# Given L_1->x+3y=0, L_2=3x+y+8=0 and C_1=x^2+y^2-10x-6y+30=0, determine C->(x-x_0)^2+(y-y_0)^2-r^2=0 tangent to L_1,L_2 and C_1?

Sep 6, 2016

See below.

#### Explanation:

Firstly we will pass the geometrical objects to a more convenient representation.

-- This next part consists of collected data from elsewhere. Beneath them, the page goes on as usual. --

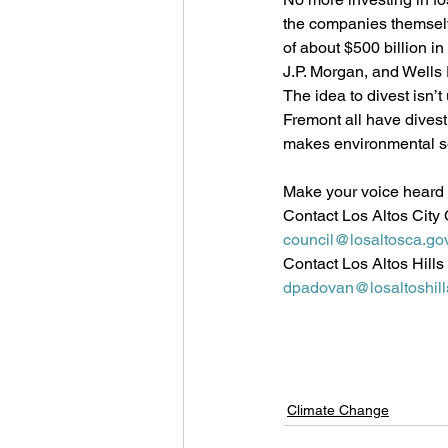
the companies themselv
of about $500 billion in
J.P. Morgan, and Wells 
The idea to divest isn’
Fremont all have dives
makes environmental s
Make your voice heard b
Contact Los Altos City 
council@losaltosca.go
Contact Los Altos Hills
dpadovan@losaltoshill
Climate Change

${L}_{1} \to x + 3 y = 0$ to $L - 1 \to p = {p}_{1} + {\lambda}_{1} {\vec{v}}_{1}$
${L}_{2} \to 3 x + y + 8 = 0$ to ${L}_{2} \to p = {p}_{2} + {\lambda}_{2} {\vec{v}}_{2}$
${C}_{1} \to {x}^{2} + {y}^{2} - 10 x - 6 y + 30 = 0$ to ${C}_{1} \to \left\lVert p - {p}_{3} \right\rVert = {r}_{3}$

Here
${p}_{1} = \left(0 , 0\right)$
${p}_{2} = \left(- 2 , - 1\right)$
${\vec{v}}_{1} = \left(1 , 3\right)$
${\vec{v}}_{2} = \left(3 , 1\right)$
${p}_{3} = \left(5 , 3\right)$
${r}_{3} = 2$

Now, given

${L}_{1} \to p = {p}_{1} + {\lambda}_{1} {\vec{v}}_{1}$
${L}_{2} \to p = {p}_{2} + {\lambda}_{2} {\vec{v}}_{2}$
${C}_{1} \to \left\lVert p - {p}_{3} \right\rVert = {r}_{3}$

and

$C \to \left\lVert p - {p}_{0} \right\rVert = r$

with $p = \left(x , y\right)$

If $C$ is tangent to ${L}_{1} , {L}_{2}$ and ${C}_{1}$ then

${p}_{0} \in {L}_{12}$ where

${L}_{12} \to {p}_{12} + {\lambda}_{12} {\vec{v}}_{12}$

with ${p}_{12} = {L}_{1} \cap {L}_{2}$ and ${\vec{v}}_{12} = {\vec{v}}_{1} / \left\lVert {\vec{v}}_{1} \right\rVert + {\vec{v}}_{2} / \left\lVert {\vec{v}}_{2} \right\rVert$

Other conditions for ${p}_{0}$ and $r$ are

${\left\lVert {p}_{12} - {p}_{0} \right\rVert}^{2} - {\left\langle{p}_{12} - {p}_{0} , {\vec{v}}_{1} / \left\lVert {\vec{v}}_{1} \right\rVert\right\rangle}^{2} = {r}^{2}$
$\left\lVert {p}_{0} - {p}_{3} \right\rVert = r + {r}_{3}$

but

${p}_{0} = {p}_{12} + {\lambda}_{12} {\vec{v}}_{12}$

so

${\lambda}_{12}^{2} {\left\lVert {\vec{v}}_{12} \right\rVert}^{2} - {\lambda}_{12}^{2} {\left\langle{\vec{v}}_{12} , {\vec{v}}_{1} / \left\lVert {\vec{v}}_{1} \right\rVert\right\rangle}^{2} = {r}^{2}$

and

${\left\lVert {p}_{12} + {\lambda}_{12} {\vec{v}}_{12} - {p}_{3} \right\rVert}^{2} = {\left(r + {r}_{3}\right)}^{2}$
${\left\lVert {p}_{12} - {p}_{3} \right\rVert}^{2} + 2 {\lambda}_{12} \left\langle{p}_{12} - {p}_{3} , {\vec{v}}_{12}\right\rangle + {\lambda}_{12}^{2} {\left\lVert {\vec{v}}_{12} \right\rVert}^{2} = {\left(r + {r}_{3}\right)}^{2}$

The essential set of equations to obtain the solution is

{(lambda_(12)^2(norm(vec v_(12))^2 - << vec v_(12),vec v_1/norm(vec v_1) >> ^2)= r^2), (norm(p_(12)-p_3)^2+2lambda_(12) << p_(12)-p_3, vec v_(12) >> +lambda_(12)^2 norm(vec v_(12))^2=(r+r_3)^2):}

two equations and two incognitas $r , {\lambda}_{12}$

Solving for $r , {\lambda}_{12}$ we obtain

$\left(\begin{matrix}{\lambda}_{12} = 1.64171 & r = 1.31337 \\ {\lambda}_{12} = 8.00809 & r = 6.40647\end{matrix}\right)$

The attached plot shows the answer in red and the initial elements in black.